O FACTOR CRISTIANO RONALDO

Há duas certezas incontornáveis nesta final da Liga dos Campeões: a taça irá para Madrid e será erguida por, pelo menos, um português. "Há uma marca portuguesa nesta final", diz Sousa Martins. "Algum deles levantará a taça, isso é certo", acrescenta Cláudia Lopes. A jornalista descreve que terminar a milionária competição de clubes na capital portuguesa "é um acabar em apoteose". O editor de desporto da TVI reconhece a responsabilidade de estar à frente de uma operação como esta. "Isto, para nós, é como fazer uma final de um campeonato europeu. A Champions tem essa dimensão, tem os melhores jogadores do mundo", admite Sousa Martins. Opinião corroborada por Cláudia Lopes. "Está ao nível da final do Euro 2004. Para nós, tem essa dimensão de importância."

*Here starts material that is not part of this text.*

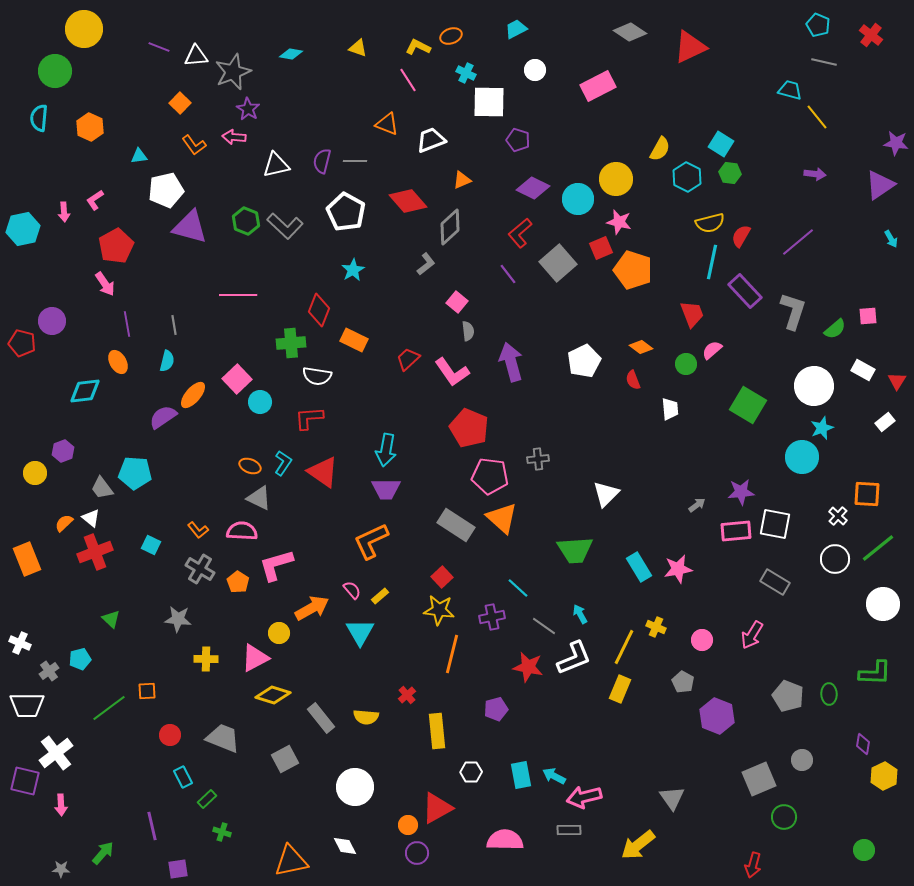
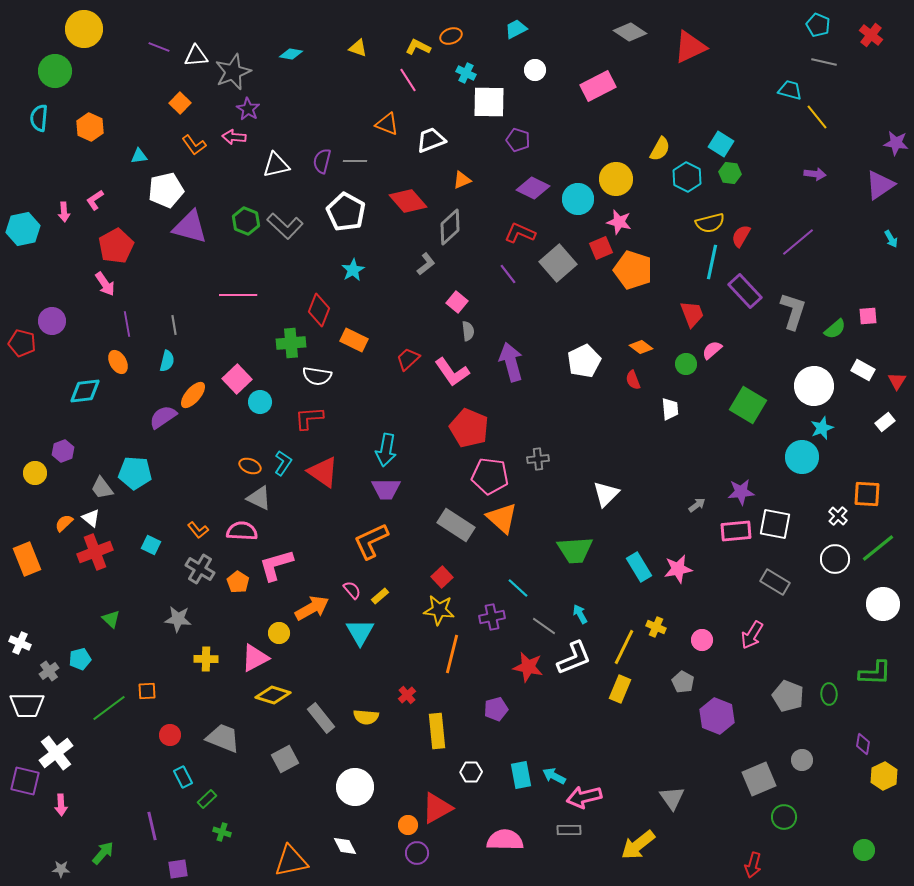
red L-shape at (520, 233): rotated 64 degrees clockwise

Independentemente da orientação clubística ou mesmo da nacionalidade, às 19.30 de amanhã um só nome congregará as atenções do mundo no relvado do Estádio da Luz, mesmo daqueles que poderão não ser tão adeptos do desporto-rei. "Cristiano Ronaldo é um atrativo para toda a gente. Até para os media estrangeiros que vêm em peso porque o temos na final", garante Cláudia Lopes. Sousa Martins explica que a presença do capitão da seleção na final cria uma ligação incontornável. "O Ronaldo, em si, é um acontecimento permanente. O Ronaldo, estando num acontecimento, dobra a importância do mesmo. E depois, há também esse lado afetivo, de ser português."

O receio de uma eventual lesão do futebolista madeirense estará certamente nas mentes daqueles que esperam vê-lo fazer um brilharete no Campeonato do Mundo, no Brasil, que arranca a 9 de junho, reconhece Cláudia Lopes. "Acho que os portugueses têm sentimentos contraditórios em relação a este jogo. Muitos desejarão que ele levante um troféu mas outros talvez pensarão "se ele não ganhar a Champions e se for melhor para a seleção porque está mais poupado..."", diz a jornalista.

A final da Liga dos Campeões não é sinónimo de descanso para Joaquim Sousa Martins e Cláudia Lopes. "O final ainda está tão longe, só a 14 de julho. Até lá, estamos como os presidiários a fazer riscos na parede [risos]", brinca a jornalista.